Source data:
* * * *
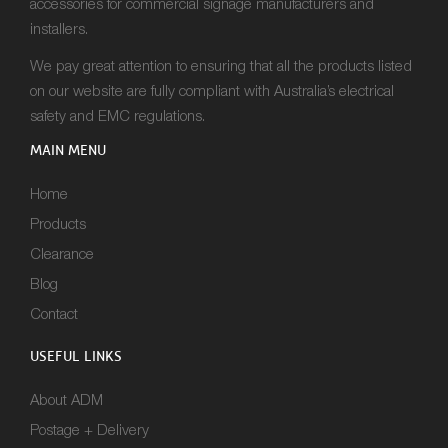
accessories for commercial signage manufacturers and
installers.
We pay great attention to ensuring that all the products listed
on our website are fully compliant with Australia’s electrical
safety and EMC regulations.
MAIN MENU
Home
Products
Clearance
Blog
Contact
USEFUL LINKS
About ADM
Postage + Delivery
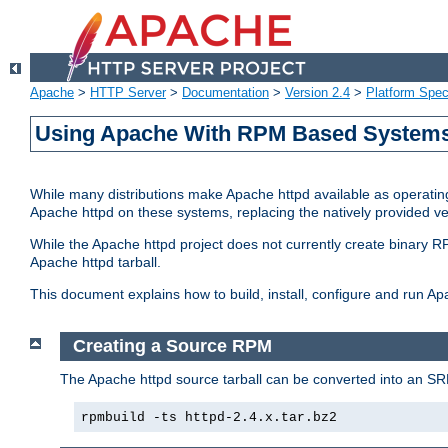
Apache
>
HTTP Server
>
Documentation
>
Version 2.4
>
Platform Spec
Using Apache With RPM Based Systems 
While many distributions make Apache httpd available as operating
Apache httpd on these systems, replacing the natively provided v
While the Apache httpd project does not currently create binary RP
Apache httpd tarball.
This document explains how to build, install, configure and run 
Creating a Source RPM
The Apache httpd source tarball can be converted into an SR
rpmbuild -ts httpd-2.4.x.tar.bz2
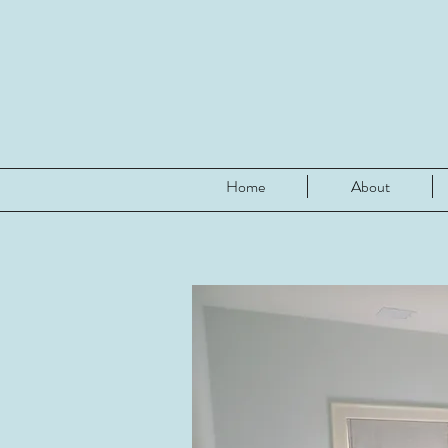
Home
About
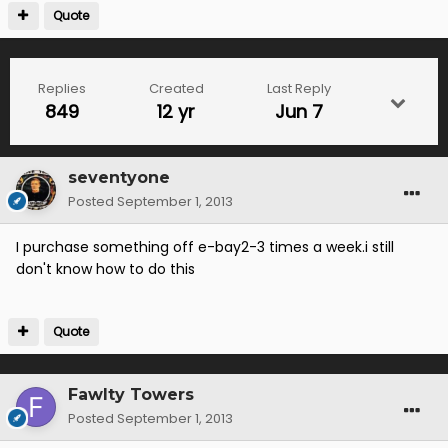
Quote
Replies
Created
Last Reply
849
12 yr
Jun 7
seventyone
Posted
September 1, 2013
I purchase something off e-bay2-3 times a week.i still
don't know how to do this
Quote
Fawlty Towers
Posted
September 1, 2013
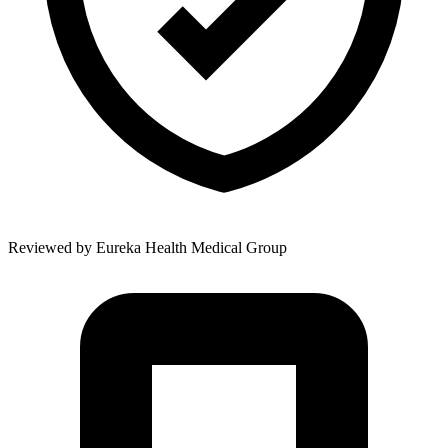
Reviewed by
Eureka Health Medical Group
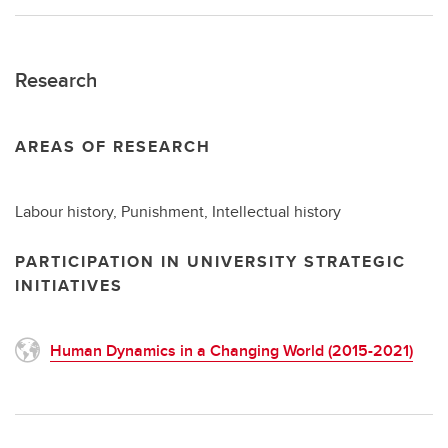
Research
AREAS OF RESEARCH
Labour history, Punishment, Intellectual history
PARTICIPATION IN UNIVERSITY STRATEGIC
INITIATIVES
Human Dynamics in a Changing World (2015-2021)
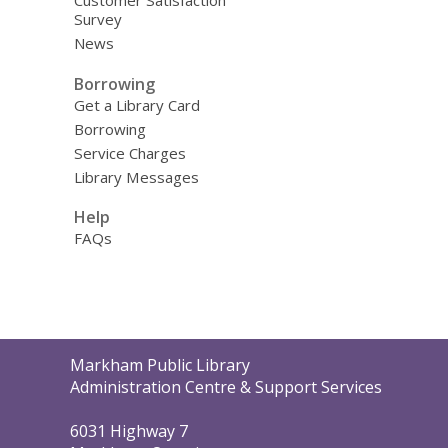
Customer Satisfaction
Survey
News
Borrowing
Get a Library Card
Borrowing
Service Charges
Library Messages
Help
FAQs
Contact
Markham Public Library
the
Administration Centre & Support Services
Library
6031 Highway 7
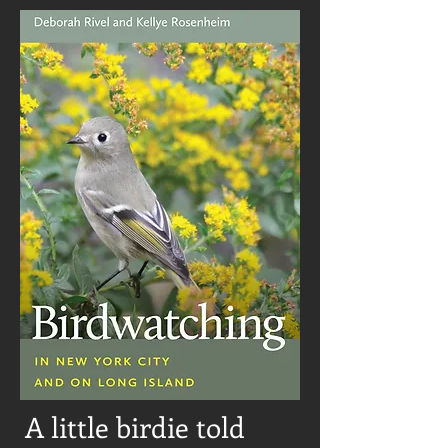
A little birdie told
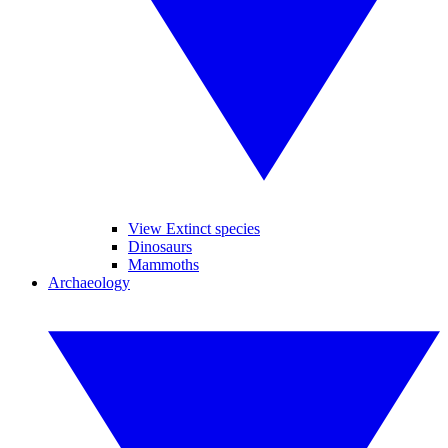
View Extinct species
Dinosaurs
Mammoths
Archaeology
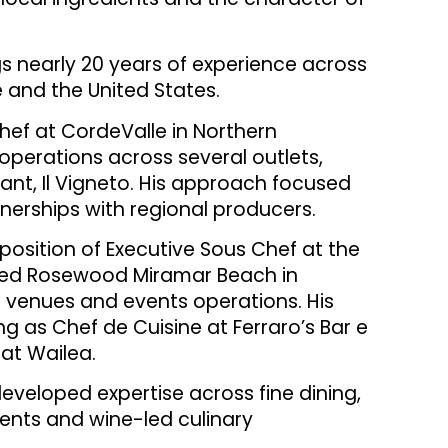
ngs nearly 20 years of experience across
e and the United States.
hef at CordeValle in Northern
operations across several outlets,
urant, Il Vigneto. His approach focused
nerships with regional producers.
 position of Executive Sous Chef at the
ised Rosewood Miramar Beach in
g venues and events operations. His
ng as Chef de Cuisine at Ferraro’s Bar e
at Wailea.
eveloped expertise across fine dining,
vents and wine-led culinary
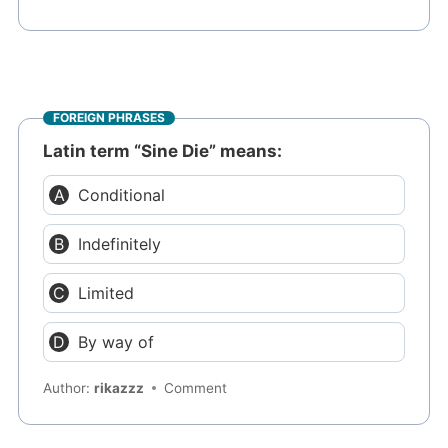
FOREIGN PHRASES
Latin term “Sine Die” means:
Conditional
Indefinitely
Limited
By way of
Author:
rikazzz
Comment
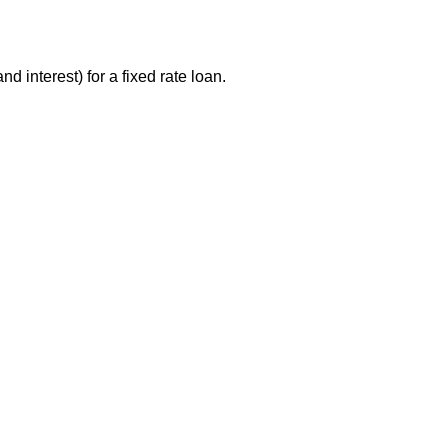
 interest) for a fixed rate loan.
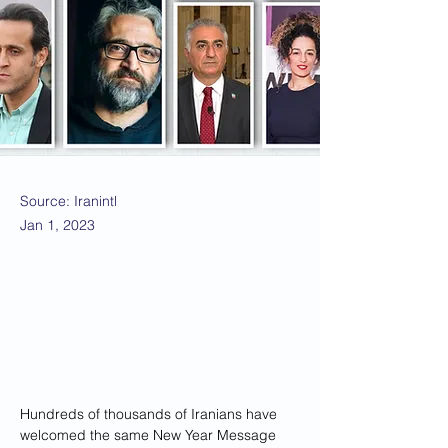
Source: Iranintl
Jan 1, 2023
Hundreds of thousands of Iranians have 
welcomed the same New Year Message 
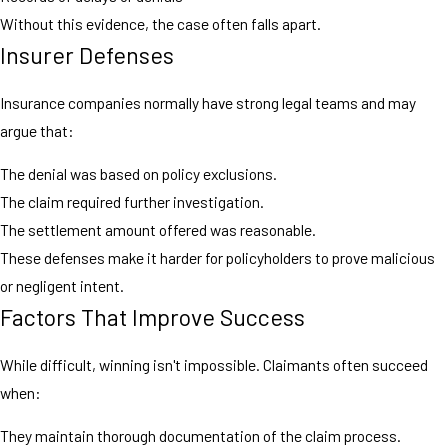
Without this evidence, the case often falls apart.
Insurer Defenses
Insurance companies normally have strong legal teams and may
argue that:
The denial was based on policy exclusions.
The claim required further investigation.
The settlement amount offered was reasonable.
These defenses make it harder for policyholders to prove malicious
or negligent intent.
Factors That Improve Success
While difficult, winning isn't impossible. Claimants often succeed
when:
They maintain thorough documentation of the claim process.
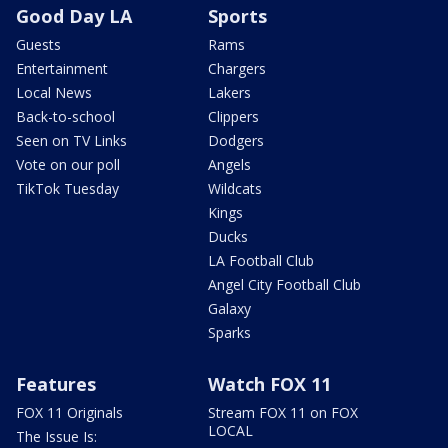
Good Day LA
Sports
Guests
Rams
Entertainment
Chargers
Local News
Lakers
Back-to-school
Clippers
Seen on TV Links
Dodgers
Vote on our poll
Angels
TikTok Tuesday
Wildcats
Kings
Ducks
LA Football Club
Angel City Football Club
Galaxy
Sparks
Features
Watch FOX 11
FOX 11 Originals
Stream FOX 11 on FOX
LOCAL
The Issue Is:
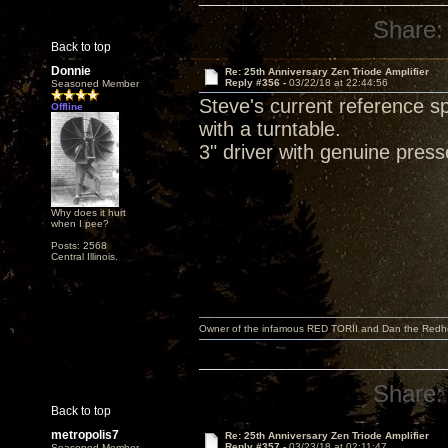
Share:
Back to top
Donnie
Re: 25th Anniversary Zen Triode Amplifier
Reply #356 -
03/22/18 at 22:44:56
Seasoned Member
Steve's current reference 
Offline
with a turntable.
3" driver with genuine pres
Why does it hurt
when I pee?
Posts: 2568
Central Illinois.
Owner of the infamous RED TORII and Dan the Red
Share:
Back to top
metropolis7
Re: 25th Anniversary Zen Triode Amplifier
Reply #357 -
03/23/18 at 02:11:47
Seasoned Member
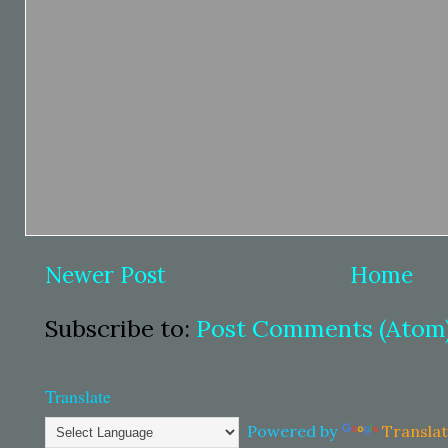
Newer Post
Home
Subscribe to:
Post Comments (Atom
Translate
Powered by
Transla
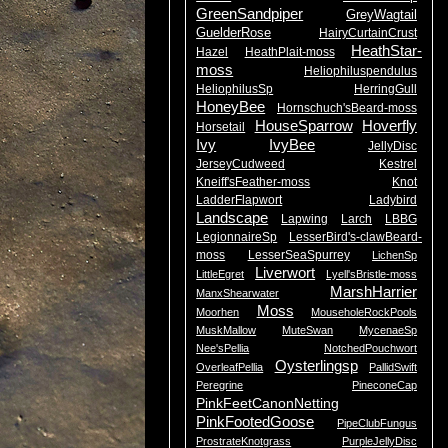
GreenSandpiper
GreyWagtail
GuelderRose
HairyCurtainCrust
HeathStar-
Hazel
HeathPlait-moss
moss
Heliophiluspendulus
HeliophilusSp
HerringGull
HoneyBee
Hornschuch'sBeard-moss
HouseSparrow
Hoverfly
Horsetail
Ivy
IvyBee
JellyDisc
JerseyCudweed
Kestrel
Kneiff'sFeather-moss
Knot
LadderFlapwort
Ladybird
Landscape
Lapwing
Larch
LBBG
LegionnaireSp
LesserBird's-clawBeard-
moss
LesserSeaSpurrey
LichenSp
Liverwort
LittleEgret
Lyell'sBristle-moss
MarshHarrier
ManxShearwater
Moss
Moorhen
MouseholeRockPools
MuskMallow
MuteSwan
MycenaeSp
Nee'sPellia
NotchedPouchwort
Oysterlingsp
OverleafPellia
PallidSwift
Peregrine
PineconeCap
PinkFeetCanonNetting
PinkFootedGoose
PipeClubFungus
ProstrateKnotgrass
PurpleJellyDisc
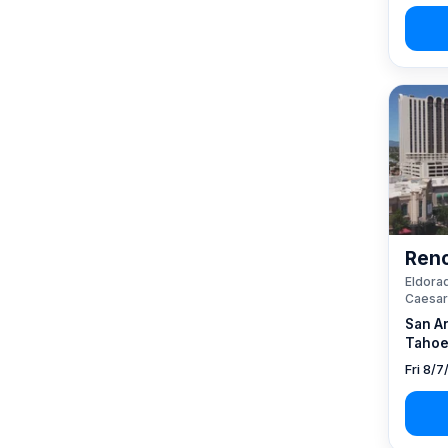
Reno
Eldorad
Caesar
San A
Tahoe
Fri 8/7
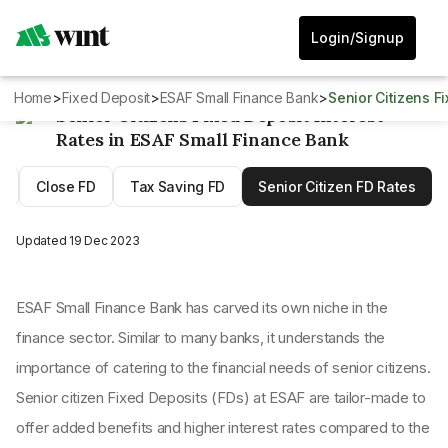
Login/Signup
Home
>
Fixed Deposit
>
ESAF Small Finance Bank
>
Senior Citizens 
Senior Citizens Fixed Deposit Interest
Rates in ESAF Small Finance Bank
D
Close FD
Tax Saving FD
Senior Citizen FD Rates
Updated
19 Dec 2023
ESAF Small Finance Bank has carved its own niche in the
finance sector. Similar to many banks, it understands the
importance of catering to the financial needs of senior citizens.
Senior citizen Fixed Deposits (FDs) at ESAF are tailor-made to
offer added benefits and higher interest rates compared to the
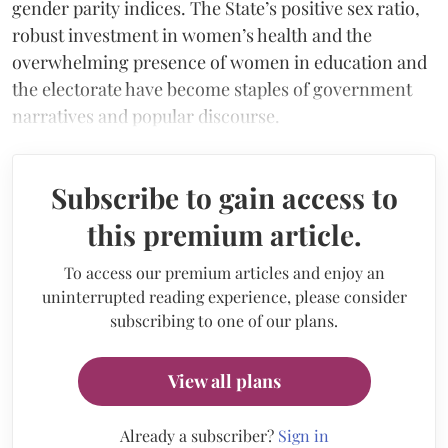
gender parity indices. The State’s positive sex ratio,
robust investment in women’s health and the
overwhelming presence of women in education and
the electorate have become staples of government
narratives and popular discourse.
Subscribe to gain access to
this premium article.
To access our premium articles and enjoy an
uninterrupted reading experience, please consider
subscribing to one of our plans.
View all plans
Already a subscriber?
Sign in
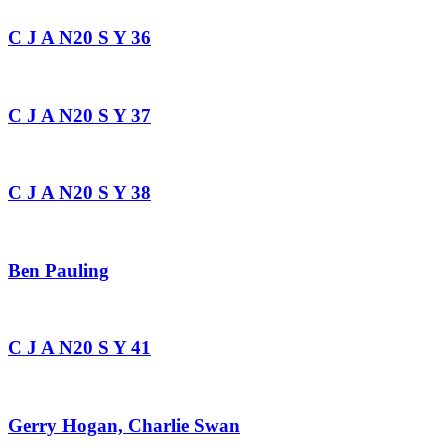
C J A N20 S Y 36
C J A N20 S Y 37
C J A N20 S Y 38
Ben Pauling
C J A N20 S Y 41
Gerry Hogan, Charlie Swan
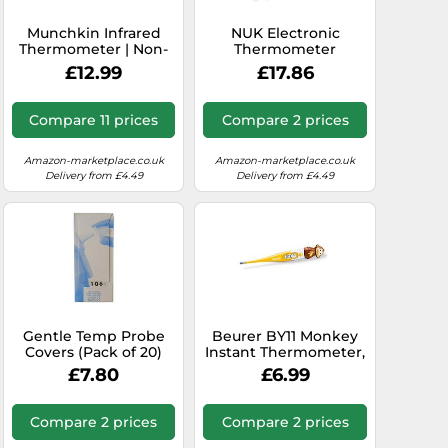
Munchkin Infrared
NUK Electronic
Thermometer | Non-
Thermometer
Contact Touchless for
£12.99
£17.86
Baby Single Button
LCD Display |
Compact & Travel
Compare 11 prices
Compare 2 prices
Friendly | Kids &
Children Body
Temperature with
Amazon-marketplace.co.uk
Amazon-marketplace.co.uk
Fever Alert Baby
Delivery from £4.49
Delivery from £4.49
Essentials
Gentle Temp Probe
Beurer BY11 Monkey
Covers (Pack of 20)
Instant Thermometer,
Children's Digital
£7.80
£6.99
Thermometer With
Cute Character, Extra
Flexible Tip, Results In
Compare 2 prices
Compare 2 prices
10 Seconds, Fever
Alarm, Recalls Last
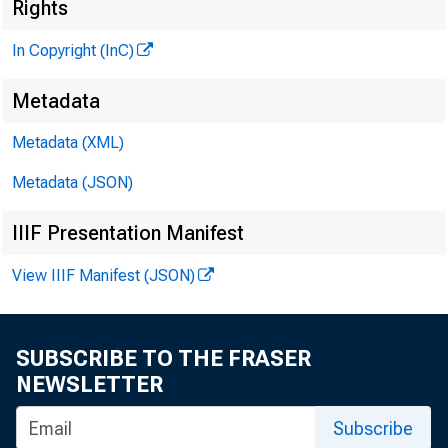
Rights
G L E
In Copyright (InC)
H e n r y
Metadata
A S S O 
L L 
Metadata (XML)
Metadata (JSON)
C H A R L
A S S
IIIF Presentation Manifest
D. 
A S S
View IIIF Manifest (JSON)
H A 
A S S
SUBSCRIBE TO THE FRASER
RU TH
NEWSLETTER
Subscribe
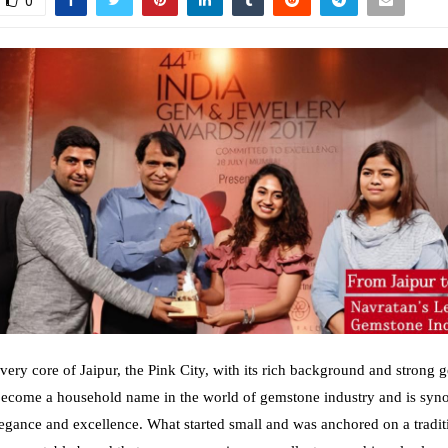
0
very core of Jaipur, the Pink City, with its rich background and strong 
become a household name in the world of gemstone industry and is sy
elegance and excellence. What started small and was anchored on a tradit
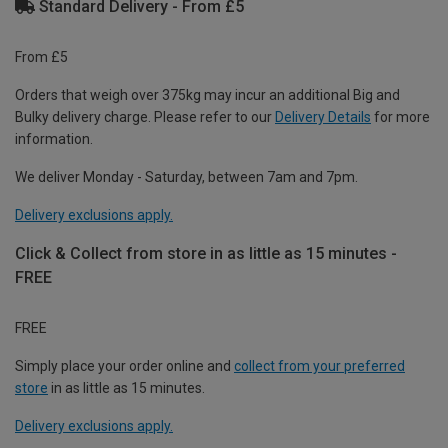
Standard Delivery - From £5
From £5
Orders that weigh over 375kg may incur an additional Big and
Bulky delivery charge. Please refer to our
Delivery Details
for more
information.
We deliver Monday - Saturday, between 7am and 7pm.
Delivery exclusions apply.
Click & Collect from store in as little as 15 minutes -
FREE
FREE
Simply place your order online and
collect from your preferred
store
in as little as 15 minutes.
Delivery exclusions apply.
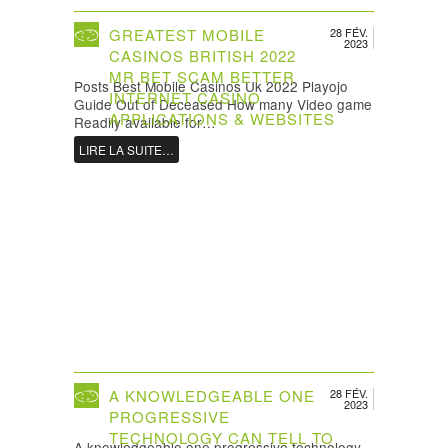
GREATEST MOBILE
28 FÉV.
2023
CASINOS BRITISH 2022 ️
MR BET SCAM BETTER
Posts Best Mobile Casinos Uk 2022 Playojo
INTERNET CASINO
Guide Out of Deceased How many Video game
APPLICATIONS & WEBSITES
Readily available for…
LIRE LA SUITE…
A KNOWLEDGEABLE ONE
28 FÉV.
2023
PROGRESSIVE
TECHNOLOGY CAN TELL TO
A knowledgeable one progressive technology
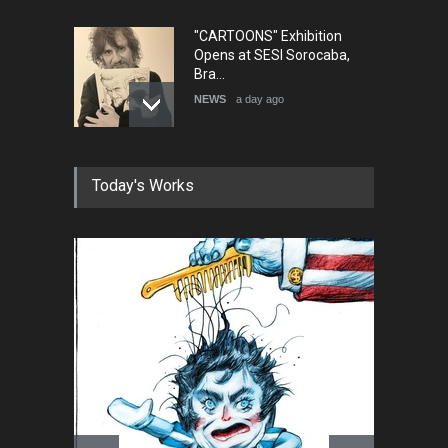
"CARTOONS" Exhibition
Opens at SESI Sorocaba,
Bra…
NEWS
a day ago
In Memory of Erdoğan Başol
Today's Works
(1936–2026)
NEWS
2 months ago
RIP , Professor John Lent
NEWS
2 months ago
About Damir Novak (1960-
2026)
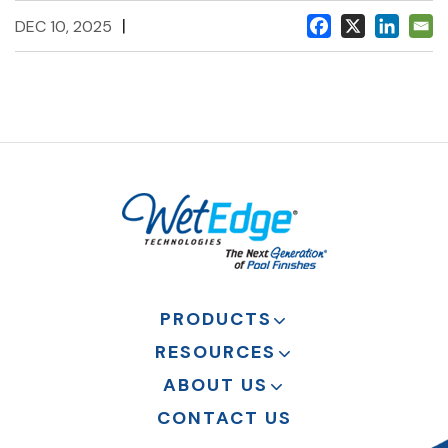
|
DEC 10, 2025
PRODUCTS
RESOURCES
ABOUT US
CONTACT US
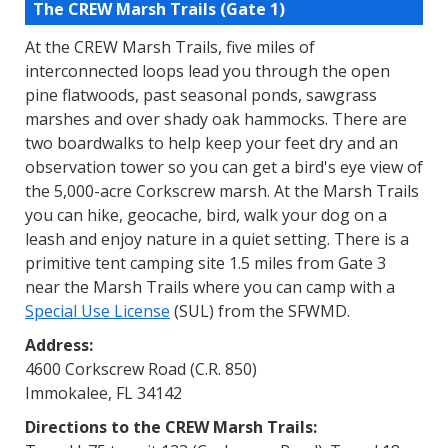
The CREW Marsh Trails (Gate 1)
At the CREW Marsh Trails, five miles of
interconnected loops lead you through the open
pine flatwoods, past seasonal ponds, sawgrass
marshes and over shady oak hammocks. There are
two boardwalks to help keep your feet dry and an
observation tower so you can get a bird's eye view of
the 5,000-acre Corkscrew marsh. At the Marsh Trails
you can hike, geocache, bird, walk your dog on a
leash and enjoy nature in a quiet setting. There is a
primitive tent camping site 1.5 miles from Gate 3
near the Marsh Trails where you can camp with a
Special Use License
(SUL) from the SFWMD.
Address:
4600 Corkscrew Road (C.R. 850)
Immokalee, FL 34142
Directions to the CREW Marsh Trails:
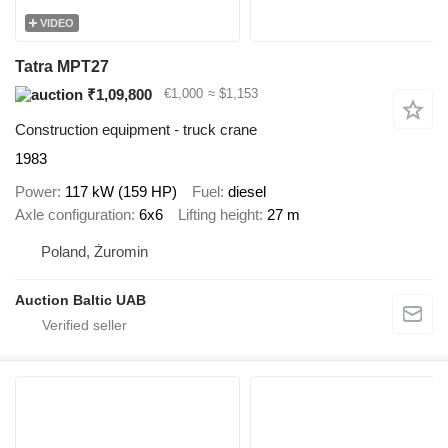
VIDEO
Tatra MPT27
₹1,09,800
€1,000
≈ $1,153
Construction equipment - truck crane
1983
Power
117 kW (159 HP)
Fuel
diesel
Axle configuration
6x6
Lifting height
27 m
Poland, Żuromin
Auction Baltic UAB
* * * *
**Assigned task**
Search the records above for the string "tarball" and copy each line that holds it.

**Answer box**
Apache httpd tarball.
The Apache httpd source tarball can be converted into an SR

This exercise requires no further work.